In the data below, find every line with the word "will" and copy it out.

⟨

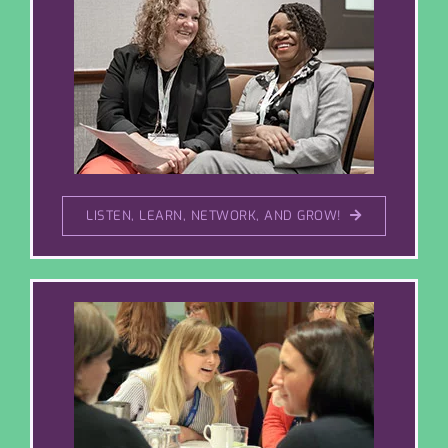
LISTEN, LEARN, NETWORK, AND GROW!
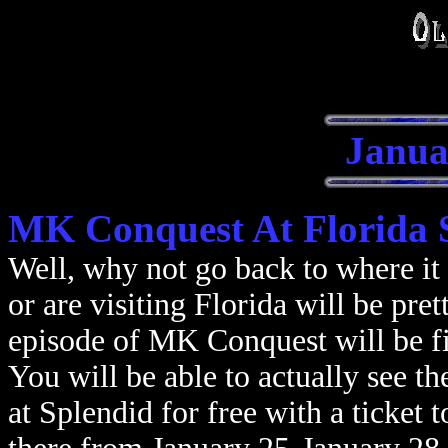
Janua
MK Conquest At Florida 
Well, why not go back to where it 
or are visiting Florida will be pre
episode of MK Conquest will be f
You will be able to actually see th
at Splendid for free with a ticket 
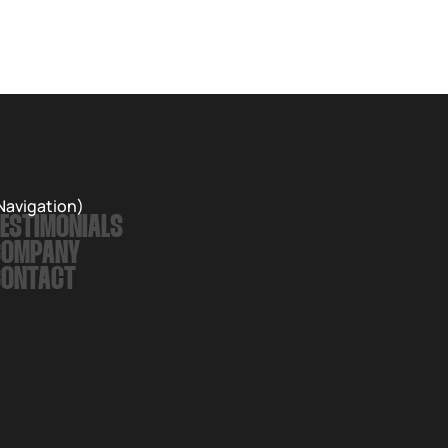
Navigation)
ESTIMONIALS
COMPANY
CONTACT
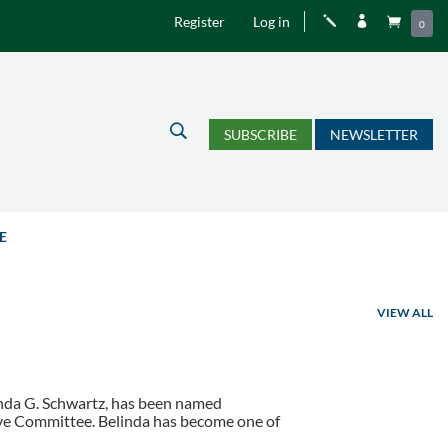
Register
Log in
j


0
U
SUBSCRIBE
NEWSLETTER
E
VIEW ALL
linda G. Schwartz, has been named
utive Committee. Belinda has become one of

⟩

→ **Exercise response**
or are visiting Florida will be pre
episode of MK Conquest will be f
You will be able to actually see th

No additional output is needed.